◆ What is expected: Give all of the listing again word for word, with images excluded.

◆ Data below:
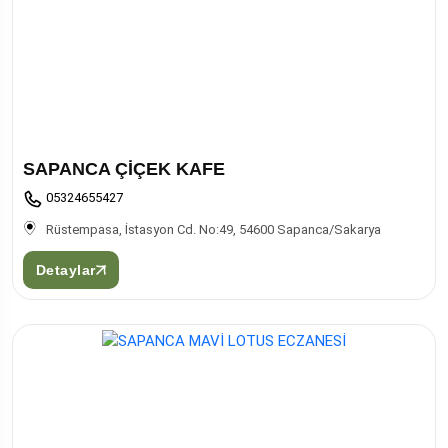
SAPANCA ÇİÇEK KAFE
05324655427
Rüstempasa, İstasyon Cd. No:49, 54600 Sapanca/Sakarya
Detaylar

◆ Exercise response:
SAPANCA ÇİÇEK KAFE
05324655427
Rüstempasa, İstasyon Cd. No:49, 54600 Sapanca/Sakarya
Detaylar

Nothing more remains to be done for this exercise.